Full mouth rehabilitation is a highly individualised treatment. The point of a full mouth reconstruction plan is to optimise the health of the entire mouth, including the teeth, the gums, and the bite. In many cases, it is necessary to replace or restore every tooth in the mouth using a combination of dental services.
How long does full mouth reconstruction take?
In most cases, patients should take at least one to two days off of work, perhaps longer if they are having multiple implants placed. The entire healing process takes approximately three to six months. During this time, the bone tissue will fuse to the implants, this is known as osseo integration.
How the Process Begins?
If you think you need reconstruction, see your dentist for a comprehensive examination. Your dentist will examine your mouth to determine the extent of the problem and the treatment options that can be used to correct it. In particular, he or she will examine the condition of your:
1] Teeth: The condition of your teeth will determine what restorative procedures may be needed, such as porcelain veneers or full-coverage crowns, inlays or on-lays, bridges or implants restored with a crown. In particular, your dentist will make note of any cavities and decay, tooth wear, cracks, short/long teeth, root canal issues and any tooth movement.

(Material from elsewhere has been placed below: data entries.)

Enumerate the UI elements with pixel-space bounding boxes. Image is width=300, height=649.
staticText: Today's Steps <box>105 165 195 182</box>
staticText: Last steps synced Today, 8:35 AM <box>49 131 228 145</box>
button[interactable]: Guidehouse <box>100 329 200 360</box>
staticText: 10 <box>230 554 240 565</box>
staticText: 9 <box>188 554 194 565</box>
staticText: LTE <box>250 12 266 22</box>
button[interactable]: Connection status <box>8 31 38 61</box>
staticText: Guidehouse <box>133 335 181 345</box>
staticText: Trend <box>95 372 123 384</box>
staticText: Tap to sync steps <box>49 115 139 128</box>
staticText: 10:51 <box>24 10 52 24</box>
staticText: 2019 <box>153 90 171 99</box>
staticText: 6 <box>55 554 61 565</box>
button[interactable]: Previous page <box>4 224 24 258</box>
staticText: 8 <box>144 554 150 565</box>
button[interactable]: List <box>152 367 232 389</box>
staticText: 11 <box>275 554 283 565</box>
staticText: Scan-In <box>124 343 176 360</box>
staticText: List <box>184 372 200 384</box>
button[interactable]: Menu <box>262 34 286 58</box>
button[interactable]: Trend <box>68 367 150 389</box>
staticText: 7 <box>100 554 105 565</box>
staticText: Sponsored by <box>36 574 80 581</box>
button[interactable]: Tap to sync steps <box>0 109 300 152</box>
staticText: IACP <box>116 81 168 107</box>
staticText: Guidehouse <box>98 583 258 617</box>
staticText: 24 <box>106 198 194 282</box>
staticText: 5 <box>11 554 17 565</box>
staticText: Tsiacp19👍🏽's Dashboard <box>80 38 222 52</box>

2] Periodontal (gum) tissues: If your gums are not healthy, you will most likely need scaling and root planing to treat periodontal disease. You may require more intensive treatments from a periodontist to ensure that your newly reconstructed teeth will have a solid foundation. Such
treatments could involve soft tissue or bone grafts to build up your gums and underlying jaw bone. Your dentist will look for deep pockets, excessive or insufficient gum tissue, periodontal disease and bone density irregularities.
Full mouth reconstruction, rehabilitation and restoration are terms often used interchangeably to describe the process of rebuilding or simultaneously restoring all of the teeth in both the upper and lower jaws.
Full mouth reconstruction typically involves general or restorative dentists (performing procedures like crowns, bridges and veneers), and can incorporate dental specialists like periodontists (specialising in the gums), oral surgeons, orthodontists (specialising in tooth movements and positions) and endodontists (specialising in the tooth pulp).
The need for full mouth reconstruction may result from:
1) Teeth that have been lost due to decay or trauma.
2) Teeth that have been injured or fractured.
3) Teeth that have become severely worn as a result of long-term acid erosion (foods, beverages, acid reflex) or tooth grinding.
4) Ongoing complaints of jaw, muscle and headache pain requiring adjustments to the bite (occlusion).